Our investigation into the health of the nation’s waterways revealed that pollutants found in rivers were at their highest levels since testing began: one in ten tests revealed a serious breach, with at least one recorded at half of all testing sites.
We visited some of the most idyllic rivers flagged by the data in the height of summer to see if residents using them for bathing were aware of the dangers.
Our in-depth reporting humanised the data while also exploring the context behind the story: that sampling levels were down significantly and budget cuts had prevented effective monitoring.
The project prompted a strong response from our readers and generated a lot of discussion. Some shared their experiences of wild swimming, others shared their shock at our findings and at the revelations of how many fewer tests were now taken.
A group campaigning for better regulation of the Ilkley river in the North of England praised our investigation and have since gone on to apply for the river to recieve bathing certification from the Environment Agency. This would mean the EA would be forced to test the water quality with greater scrutiny.
We used open data published by the Environment Agency to filter millions of samples taken across the country to find all tests for “hazardous pollutants”, as identified by the Environment Agency. We had to collate 20 years worth of data across multiple, large files and used Apache Spark to query a database too large for R to handle on its own.
To determine whether a test was a breach or not, we compared the recorded result against a CSV file of “hazardous pollutants” published in the government’s guidance to all businesses with Environment Agency permits.
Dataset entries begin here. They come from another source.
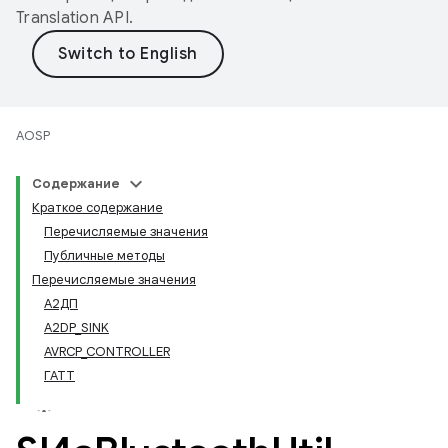
Translation API
.
AOSP
Содержание
Краткое содержание
Перечисляемые значения
Публичные методы
Перечисляемые значения
А2ДП
A2DP_SINK
AVRCP_CONTROLLER
ГАТТ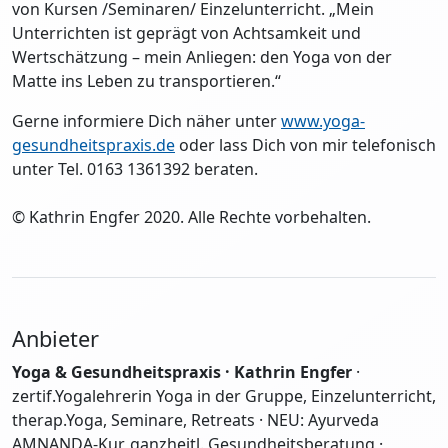
von Kursen /Seminaren/ Einzelunterricht. „Mein
Unterrichten ist geprägt von Achtsamkeit und
Wertschätzung – mein Anliegen: den Yoga von der
Matte ins Leben zu transportieren.“
Gerne informiere Dich näher unter
www.yoga-
gesundheitspraxis.de
oder lass Dich von mir telefonisch
unter Tel. 0163 1361392 beraten.
© Kathrin Engfer 2020. Alle Rechte vorbehalten.
Anbieter
Yoga & Gesundheitspraxis · Kathrin Engfer
·
zertif.Yogalehrerin Yoga in der Gruppe, Einzelunterricht,
therap.Yoga, Seminare, Retreats · NEU: Ayurveda
AMNANDA-Kur, ganzheitl. Gesundheitsberatung ·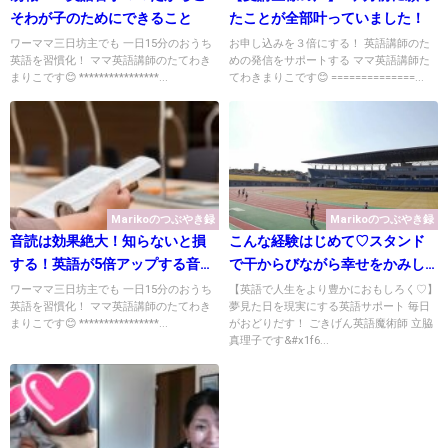
そわが子のためにできること
たことが全部叶っていました！
ワーママ三日坊主でも 一日15分のおうち
お申し込みを３倍にする！ 英語講師のた
英語を習慣化！ ママ英語講師のたてわき
めの発信をサポートする ママ英語講師た
まりこです😊 ****************...
てわきまりこです😊 ==============...
Marikoのつぶやき録
Marikoのつぶやき録
音読は効果絶大！知らないと損
こんな経験はじめて♡スタンド
する！英語が5倍アップする音読
で干からびながら幸せをかみし
の方法
めた理由
ワーママ三日坊主でも 一日15分のおうち
【英語で人生をより豊かにおもしろく♡】
英語を習慣化！ ママ英語講師のたてわき
夢見た日を現実にする英語サポート 毎日
まりこです😊 ****************...
がおどりだす！ ごきげん英語魔術師 立脇
真理子です&#x1f6...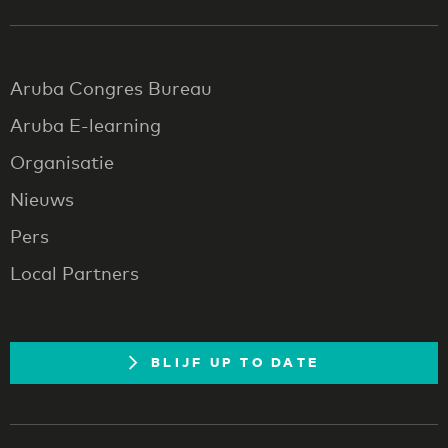
Aruba Congres Bureau
Aruba E-learning
Organisatie
Nieuws
Pers
Local Partners
BLIJF UP TO DATE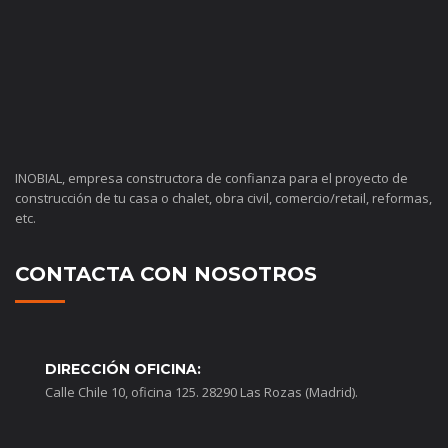
INOBIAL, empresa constructora de confianza para el proyecto de
construcción de tu casa o chalet, obra civil, comercio/retail, reformas,
etc.
CONTACTA CON NOSOTROS
DIRECCIÓN OFICINA:
Calle Chile 10, oficina 125. 28290 Las Rozas (Madrid).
We grouped the breaches by the name of the river it was recorded at to determine how many breaches are recorded annually at each site and we grouped the data by year to calculate the proportion of all tests taken that year that revealed a breach.
We used additional datasets published by the EA to determine that 86 per cent of the countries waterways fell short of the EU’s ecological standard at last assessment, again performing our analysis in R. We mapped this using a shapefile we generated by combining scraped files of individual rivers on the EA website, combining them into a single shapefile, and then joining with our summarised data.
What was the hardest part of this project?
Our headline figures did not reveal the full picture. Once we had completed our analysis, and discovered that the proportion of tests that revealed breaches was at its highest since testing began, we wanted the answer to why this was happening. The Environment Agency told us that more breaches meant that sampling had become increasingly targeted and risk-based.
Through our reporting we discovered that the testing regime itself was as interesting as the results. By digging into the number of tests taken to discover that sampling was down dramatically over 20 years, we found a new angle for the story.
Ensuring this report was appropriately nuanced and considered the scale of sampling, the responsibilities of water companies and the Environment Agency, and the true dangers of the substances being tested for helped make this in-depth piece a strong example of data-informed reporting.
What can others learn from this project?
We put our findings to people swimming in the River Wharfe on a warm summer day. They, alongside fishermen, volunteers, conservationists and other stakeholders in the health of the river, provided an important perspective as to why water quality testing was so important.
We used the data to identify rivers of interest – those with significant breaches or where the number of tests was falling disproportionately – and then focussed our reporting there. Using the figures to inform our journalism from the very beginning made the process easier and helped us find good case studies.